What happens when teams led entirely by AI, teams supported by AI, and all-human teams are compared in terms of testing the reproducibility of published results from leading social science journals?
Brodeur, Abel; Valenta, David; Marcoci, Alexandru et al. (among the authors: Asanov, Igor; Noha, Anastasiya-Mariya, and Bruns, Stephan) (2026): AI-assisted teams outperform AI-led teams but not human-only teams in assessing research reproducibility in quantitative social science. Proceedings of the National Academy of Sciences of the United States of America 123 (22), e2524747123.

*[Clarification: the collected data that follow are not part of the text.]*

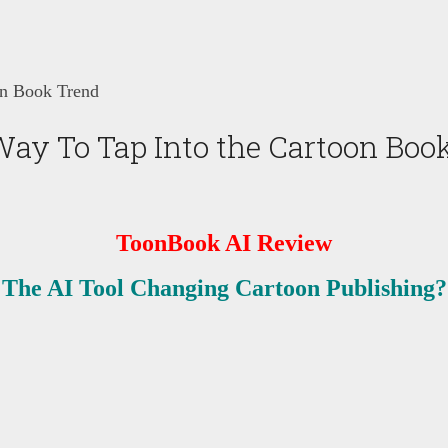
on Book Trend
ay To Tap Into the Cartoon Boo
ToonBook AI Review
The AI Tool Changing Cartoon Publishing?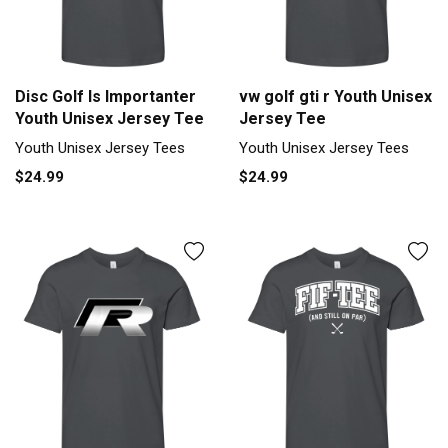
Disc Golf Is Importanter
vw golf gti r Youth Unisex
Youth Unisex Jersey Tee
Jersey Tee
Youth Unisex Jersey Tees
Youth Unisex Jersey Tees
$24.99
$24.99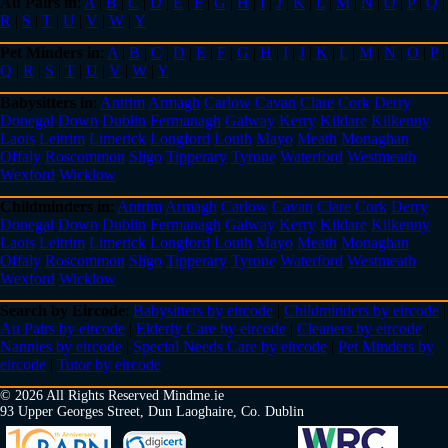
Au Pairs in
:
A
|
B
|
C
|
D
|
E
|
F
|
G
|
H
|
I
|
J
|
K
|
L
|
M
|
N
|
O
|
P
|
Q
|
R
|
S
|
T
|
U
|
V
|
W
|
Y
Pet Minders in
:
A
|
B
|
C
|
D
|
E
|
F
|
G
|
H
|
I
|
J
|
K
|
L
|
M
|
N
|
O
|
P
|
Q
|
R
|
S
|
T
|
U
|
V
|
W
|
Y
Babysitters in
:
Antrim
Armagh
Carlow
Cavan
Clare
Cork
Derry
Donegal
Down
Dublin
Fermanagh
Galway
Kerry
Kildare
Kilkenny
Laois
Leitrim
Limerick
Longford
Louth
Mayo
Meath
Monaghan
Offaly
Roscommon
Sligo
Tipperary
Tyrone
Waterford
Westmeath
Wexford
Wicklow
Childminders in
:
Antrim
Armagh
Carlow
Cavan
Clare
Cork
Derry
Donegal
Down
Dublin
Fermanagh
Galway
Kerry
Kildare
Kilkenny
Laois
Leitrim
Limerick
Longford
Louth
Mayo
Meath
Monaghan
Offaly
Roscommon
Sligo
Tipperary
Tyrone
Waterford
Westmeath
Wexford
Wicklow
Search by Eircode
:
Babysitters by eircode
|
Childminders by eircode
|
Au Pairs by eircode
|
Elderly Care by eircode
|
Cleaners by eircode
|
Nannies by eircode
|
Special Needs Care by eircode
|
Pet Minders by
eircode
|
Tutor by eircode
© 2026 All Rights Reserved Mindme.ie
93 Upper Georges Street, Dun Laoghaire, Co. Dublin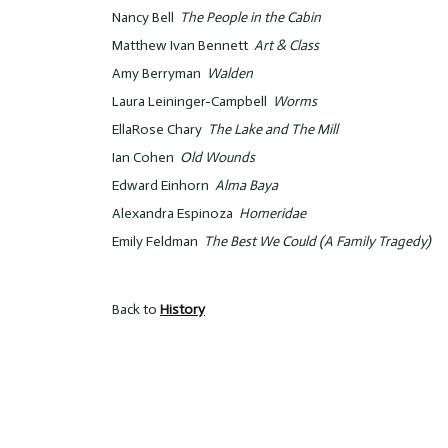
Nancy Bell
The People in the Cabin
Matthew Ivan Bennett
Art & Class
Amy Berryman
Walden
Laura Leininger-Campbell
Worms
EllaRose Chary
The Lake and The Mill
Ian Cohen
Old Wounds
Edward Einhorn
Alma Baya
Alexandra Espinoza
Homeridae
Emily Feldman
The Best We Could (A Family Tragedy)
Back to
History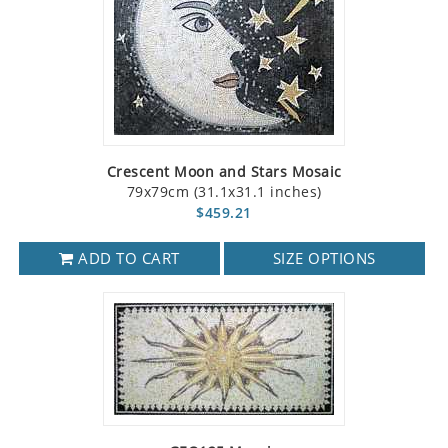
Crescent Moon and Stars Mosaic
79x79cm (31.1x31.1 inches)
$459.21
ADD TO CART
SIZE OPTIONS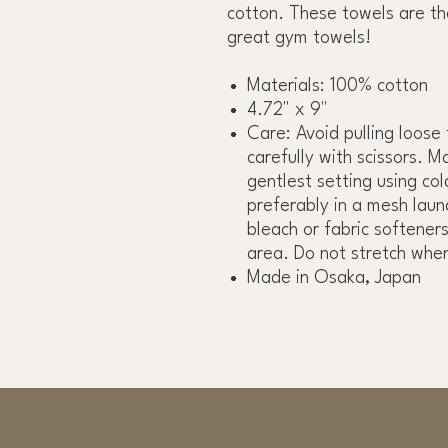
cotton. These towels are th
great gym towels!
Materials: 100% cotton
4.72" x 9"
Care: Avoid pulling loose
carefully with scissors. M
gentlest setting using co
preferably in a mesh laun
bleach or fabric softeners
area. Do not stretch whe
Made in Osaka, Japan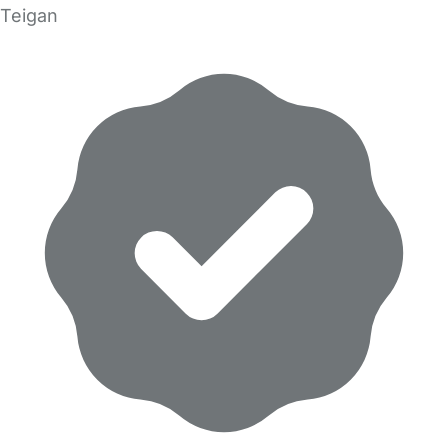
Teigan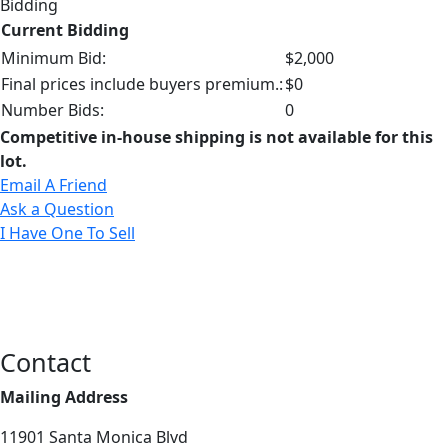
Bidding
Current Bidding
Minimum Bid:
$2,000
Final prices include buyers premium.:
$0
Number Bids:
0
Competitive in-house shipping is not available for this
lot.
Email A Friend
Ask a Question
I Have One To Sell
Contact
Mailing Address
11901 Santa Monica Blvd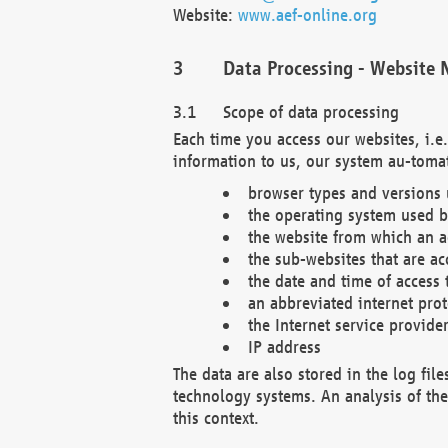
Website:
www.aef-online.org
Data Processing - Website 
Scope of data processing
Each time you access our websites, i.e
information to us, our system au-tomat
browser types and versions
the operating system used b
the website from which an ac
the sub-websites that are ac
the date and time of access 
an abbreviated internet pro
the Internet service provide
IP address
The data are also stored in the log fil
technology systems. An analysis of the 
this context.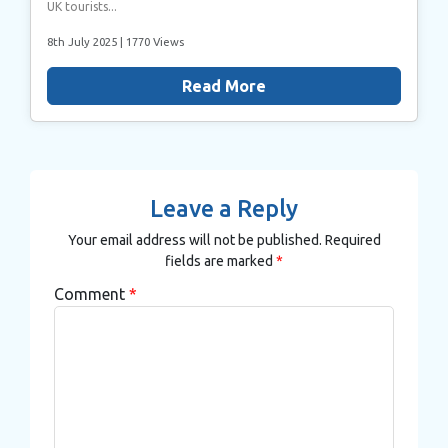
UK tourists...
8th July 2025
| 1770 Views
Read More
Leave a Reply
Your email address will not be published.
Required
fields are marked
*
Comment
*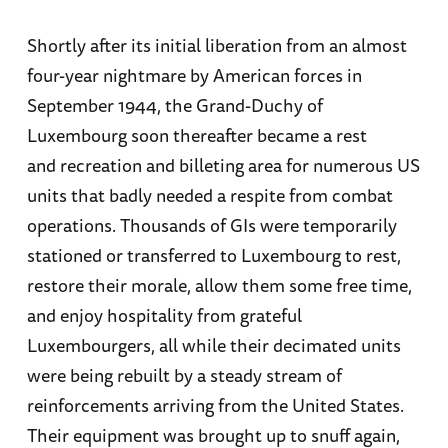
Shortly after its initial liberation from an almost
four-year nightmare by American forces in
September 1944, the Grand-Duchy of
Luxembourg soon thereafter became a rest
and recreation and billeting area for numerous US
units that badly needed a respite from combat
operations. Thousands of GIs were temporarily
stationed or transferred to Luxembourg to rest,
restore their morale, allow them some free time,
and enjoy hospitality from grateful
Luxembourgers, all while their decimated units
were being rebuilt by a steady stream of
reinforcements arriving from the United States.
Their equipment was brought up to snuff again,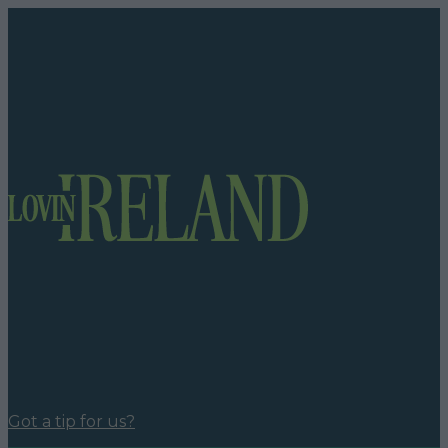
Got a tip for us?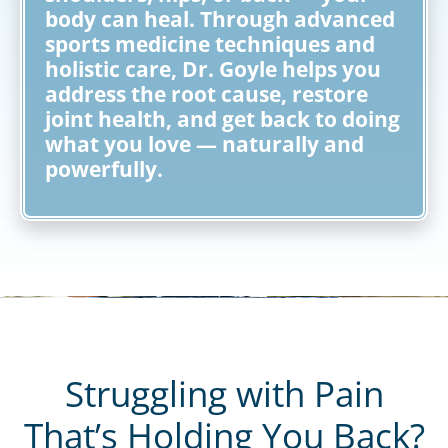
body can heal. Through advanced
sports medicine techniques and
holistic care, Dr. Goyle helps you
address the root cause, restore
joint health, and get back to doing
what you love — naturally and
powerfully.
Struggling with Pain
That’s Holding You Back?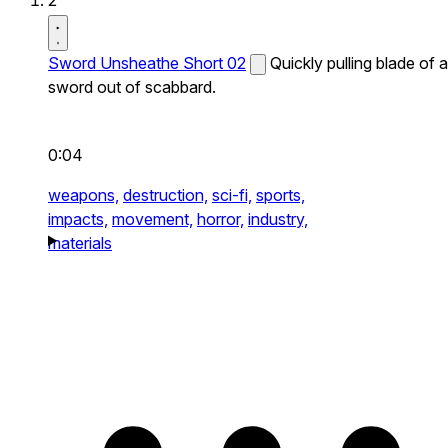
2
Sword Unsheathe Short 02
Quickly pulling blade of a
sword out of scabbard.
0:04
weapons,
destruction,
sci-fi,
sports,
impacts,
movement,
horror,
industry,
materials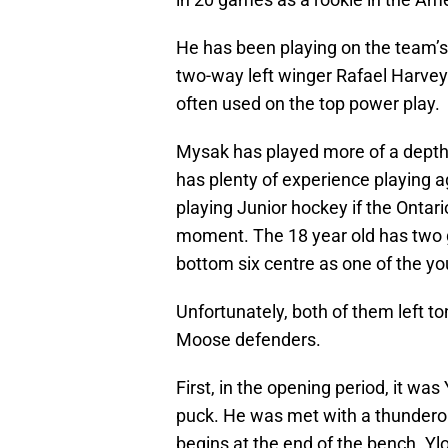
He has been playing on the team’s
two-way left winger Rafael Harvey
often used on the top power play.
Mysak has played more of a depth r
has plenty of experience playing a
playing Junior hockey if the Onta
moment. The 18 year old has two g
bottom six centre as one of the yo
Unfortunately, both of them left to
Moose defenders.
First, in the opening period, it wa
puck. He was met with a thunderou
begins at the end of the bench. Yl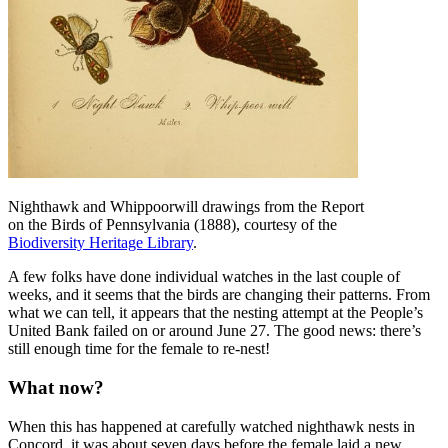
Nighthawk and Whippoorwill drawings from the Report
on the Birds of Pennsylvania (1888), courtesy of the
Biodiversity Heritage Library
.
A few folks have done individual watches in the last couple of
weeks, and it seems that the birds are changing their patterns. From
what we can tell, it appears that the nesting attempt at the People’s
United Bank failed on or around June 27. The good news: there’s
still enough time for the female to re-nest!
What now?
When this has happened at carefully watched nighthawk nests in
Concord, it was about seven days before the female laid a new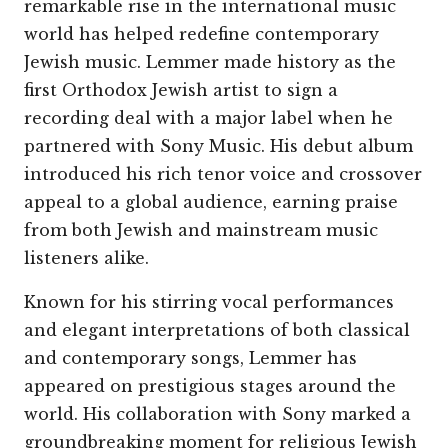
remarkable rise in the international music
world has helped redefine contemporary
Jewish music. Lemmer made history as the
first Orthodox Jewish artist to sign a
recording deal with a major label when he
partnered with Sony Music. His debut album
introduced his rich tenor voice and crossover
appeal to a global audience, earning praise
from both Jewish and mainstream music
listeners alike.
Known for his stirring vocal performances
and elegant interpretations of both classical
and contemporary songs, Lemmer has
appeared on prestigious stages around the
world. His collaboration with Sony marked a
groundbreaking moment for religious Jewish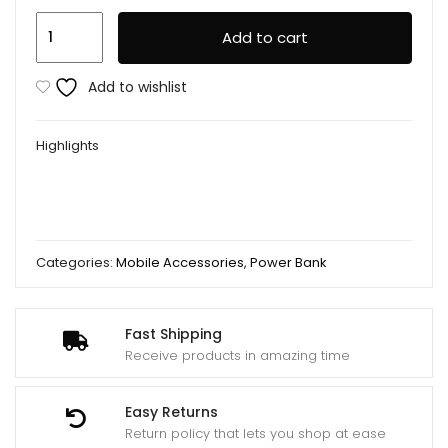
Remax
Add to cart
Wk
Power
Add to wishlist
Bank
10000mah
Highlights
Wp-
161
Black
quantity
Categories:
Mobile Accessories
,
Power Bank
Fast Shipping
Receive products in amazing time
Easy Returns
Return policy that lets you shop at ease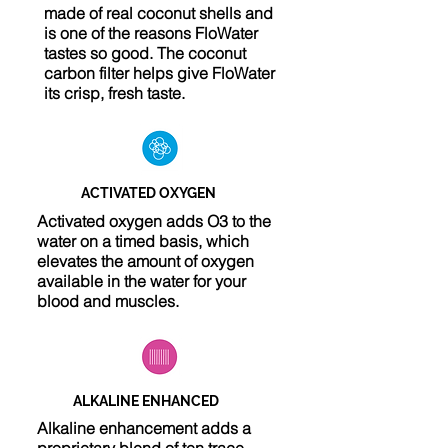
made of real coconut shells and
is one of the reasons FloWater
tastes so good. The coconut
carbon filter helps give FloWater
its crisp, fresh taste.
ACTIVATED OXYGEN
Activated oxygen adds O3 to the
water on a timed basis, which
elevates the amount of oxygen
available in the water for your
blood and muscles.
ALKALINE ENHANCED
Alkaline enhancement adds a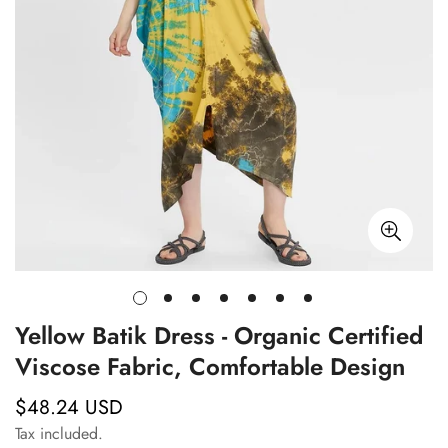
Yellow Batik Dress - Organic Certified
Viscose Fabric, Comfortable Design
$48.24 USD
Regular
price
Tax included.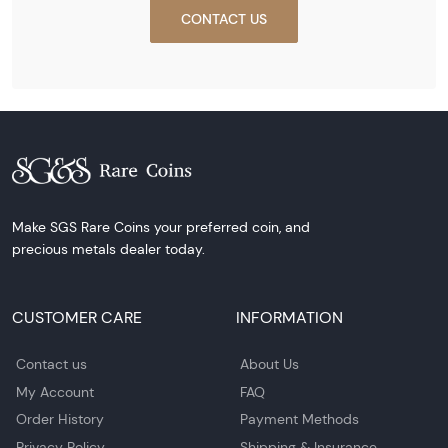
CONTACT US
Make SGS Rare Coins your preferred coin, and
precious metals dealer today.
CUSTOMER CARE
INFORMATION
Contact us
About Us
My Account
FAQ
Order History
Payment Methods
Privacy Policy
Shipping & Insurance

The authors randomly assigned 288 researchers to 103 teams working under three conditions: human-only, AI-assisted (using ChatGPT as a collaborative tool), or AI-led (ChatGPT operating with minimal human oversight) teams reproduced published results from leading social science journals, detected coding errors, and proposed robustness checks. Human-only and AI-assisted teams achieved comparable reproduction rates (94% vs. 91%) and performed similarly on most outcomes, except human-only teams identified significantly more major coding errors. Both substantially outperformed AI-led teams, which achieved only a 37% reproduction rate, detected fewer errors across all categories, proposed weaker robustness checks, and required more time. This autonomous approach, however, likely represents only a lower bound of AI capabilities. Despite rapid model advances, expert human judgment currently remains indispensable for reliable empirical verification. While AI assistance did not degrade most outcomes, it provided no measurable advantages and was associated with reduced detection of major errors. However, the 37% autonomous reproduction rate indicates that AI could provide value in settings where scale or cost constraints preclude human review of papers, even though general-purpose LLMs offer no immediate advantages for human-supervised verification.